I’m that mom.
You’ll find me at the mall, at the playground, or at home breastfeeding my baby and scrolling on my phone.
I can’t remember the last time I purposefully breastfed without scrolling. Maybe a one-off here and there, someone fell and bonked their head, or my phone was lost under a couch cushion.
There are arguments asking moms to put down the phones and pay attention to the baby.
I don’t buy into this hype. It’s not for me.
I’m just not interested in putting down the phone.
The social media addiction is real, y’all. But it’s more than that. It’s more than the addiction.
I am lonely.
Nobody told me being a stay-at-home-mom would be so desparingly lonely. Without family in town to visit and share in the experience of raising a family, I find myself at a loss of how to function as a normal adult without a phone in my hand.
There are ways to make friends and connect. Mom groups, sure, but have you ever taken a wild toddler like mine to circle time? There’s a good chance we’d be kicked out. But how many mom groups can you really go to in a week? I tap out at about one, maybe two, before the social anxiety kicks in and I’m done.

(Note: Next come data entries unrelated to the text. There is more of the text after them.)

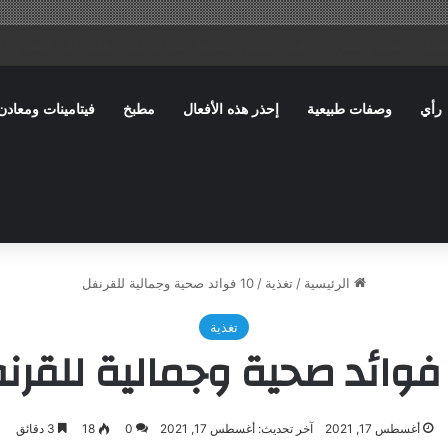
تا: ماذا يصف الطبيب؟ وما الأخطاء الشائعة التي تؤخر الشفاء؟
رأي
وصفات طبيعية
إحذر هذه الأفعال
مطبخ
فيتامينات ومعادن
الرئيسية
/
تغذية
/
10 فوائد صحية وجمالية للقرنفل
تغذية
أغسطس 17, 2021
آخر تحديث: أغسطس 17, 2021
0
18
3 دقائق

Have you ever taken 2 kids within 2 to mom group? Packed the bag? Loaded the car? Somehow found the room? Chased a toddler? Abandoned a newborn? Loaded back up? Returned home, only to crash in a pile of exhaustion. #nothanks #noteveryday #justonceaweek
In my desperate attempt to feel like a human again, you’ll find this introverted mom scrolling while breastfeeding. My phone is always in my hand, and it’s just the way I like it. My work colleagues are right there on my phone. I find them in the Facebook Groups, on Instagram, and by text messages. I need to be social, and without visitors, I seek it out online.
I much rather dive into my phone when nursing than any other time of the day. I’d rather nurse and scroll, then spend time on my phone when she’s awake and alert. Catching up on my limited attempt at social interaction is best done when nursing.
I *somewhat* don’t like breastfeeding.
The other reason you’ll find me nursing and scrolling because of breastfeeding kind of sucks.
Don’t get me wrong, I love breastfeeding. I advocate for breastfeeding and breastfeeding is one of the best decisions I made for my family.
But it kind of sucks.
Breastfeeding is boring.
Breastfeeding isn’t always comfortable.
Breastfeeding is exhausting.
And just because my kid is cute, doesn’t’ mean I want to admire her for a solid 10 minutes or more.
Another human sucking on the nipple is just weird. I need a distraction.
It’s most evident when handling the difficulties of nursing a toddler. I have to be preoccupied because the rage, the feeling of being touched out, and the overwhelming sensation of losing control of your life needs a distraction.
It is less weird with my baby, but still, what else is there to do? I would rather not obsess about the draining sensation from my breasts as a hot acidic mouth with teeth latches and suckles. #hardpass #wheresmyphone?
If you’re looking for me… I’ll be nursing & scrolling.